We hypothesise that patients with a worse post-operative generic physical health, and those with a subclinical improvement, will have a greater rate of dissatisfaction with their total knee arthroplasty (TKA) despite improvement in their knee function.
Prospectively complied data for 2,330 primary TKA were used. Patient demographics, comorbidity, and pre- and post-operative (1 year) Oxford knee scores (OKS) and Short Form (SF-) 12 scores were collected. Patient satisfaction was also assessed 1 year post-operatively. The satisfaction rate of patients with a poor post-operative SF-12 physical component summary (PCS score) (≤40 points) and those with a subclinical improvement (<4 points) in the score were compared to those with a score of more than 40 and a clinically significant improvement, respectively.
More than half of the patients (n = 1,220) had a poor post-operative SF-12 PCS, and a third (n = 722) had a subclinical improvement in their general physical health after TKA. These patients were more likely to be older in age, suffer with concomitant back pain, and pain in other joints, and have a significantly worse pre-operative mental well-being score (SF-12) and OKS (all p < 0.04 on regression analysis). Both groups had a clinically significant improvement in their OKS post-operatively (p < 0.001), but it was 10 and 8 points less, respectively, than those patients with a SF-12 PCS of more than 40, and a clinical significant improvement in their PCS score (p < 0.001). Logistic regression analysis demonstrated that patients who had a poor post-operative SF-12 PCS (odds ratio 7.9, p < 0.001) and those with a subclinical improvement in their general physical health (odds ratio 5.1, p < 0.001) after TKA were significantly less likely to be satisfied.
Despite benefitting from a significant improvement in their OKS after TKA, patients with a poor post-operative SF-12 PCS and those with a subclinical improvement in their general physical well-being are significantly less likely to be satisfied at 1 year.

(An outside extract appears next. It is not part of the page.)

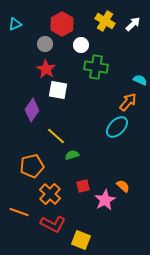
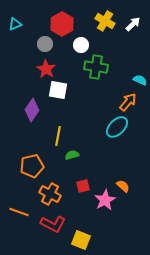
yellow line: moved 2 px right; rotated 60 degrees clockwise
orange cross: rotated 15 degrees counterclockwise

我们假设,尽管膝关节功能得到改善,但术后一般身体健康状况较差的患者和亚临床改善的患者对全膝关节置换术(TKA)的满意度会更高。
前瞻性收集了 2330 例初次 TKA 的患者数据。收集了患者的人口统计学、合并症以及术前和术后(1 年)牛津膝关节评分(OKS)和 12 项简明健康调查问卷(SF-12)评分。术后 1 年还评估了患者的满意度。比较了术后 SF-12 躯体成分综合评分(PCS 评分)较差(≤40 分)和评分有亚临床改善(<4 分)的患者以及分别具有评分大于 40 分和临床显著改善的患者的满意度率。
超过一半的患者(n=1220)术后 SF-12 PCS 评分较差,三分之一(n=722)在 TKA 后一般身体健康状况有亚临床改善。这些患者年龄较大,患有合并症性腰痛和其他关节疼痛,且术前心理健康评分(SF-12)和 OKS 评分显著更差(回归分析,所有 p<0.04)。两组术后 OKS 均有临床显著改善(p<0.001),但分别比那些术后 SF-12 PCS 评分大于 40 分和 PCS 评分有临床显著改善的患者低 10 分和 8 分(p<0.001)。Logistic 回归分析表明,术后 SF-12 PCS 评分较差(优势比 7.9,p<0.001)和一般身体健康状况有亚临床改善(优势比 5.1,p<0.001)的患者,术后满意度明显较低。
尽管 TKA 后 OKS 显著改善,但术后 SF-12 PCS 评分较差和一般身体健康状况有亚临床改善的患者在 1 年时满意度明显较低。